=== WHAT YOU HAVE TO DO ===
The full listing is to be transcribed exactly, with each picture left out.

=== RAW DATA ===
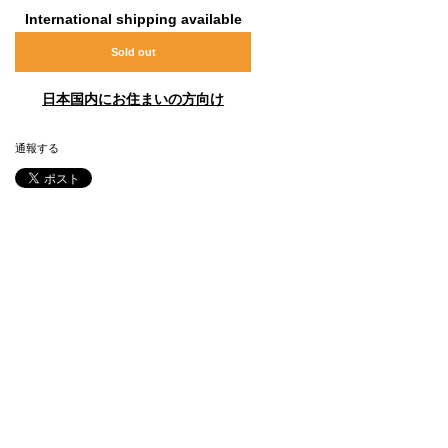
International shipping available
Sold out
日本国内にお住まいの方向け
通報する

=== EXERCISE SOLUTION ===
International shipping available
Sold out
日本国内にお住まいの方向け
通報する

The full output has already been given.